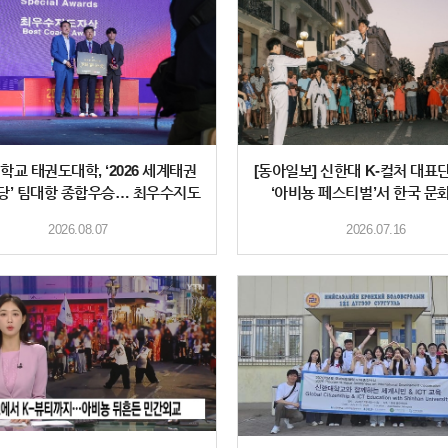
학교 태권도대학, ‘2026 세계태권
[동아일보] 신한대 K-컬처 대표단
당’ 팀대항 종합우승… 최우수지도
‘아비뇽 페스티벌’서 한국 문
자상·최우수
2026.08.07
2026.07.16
##########
Copy the material above word for word, images excluded.

학교 태권도대학, ‘2026 세계태권
[동아일보] 신한대 K-컬처 대표단
당’ 팀대항 종합우승… 최우수지도
‘아비뇽 페스티벌’서 한국 문
자상·최우수
2026.08.07
2026.07.16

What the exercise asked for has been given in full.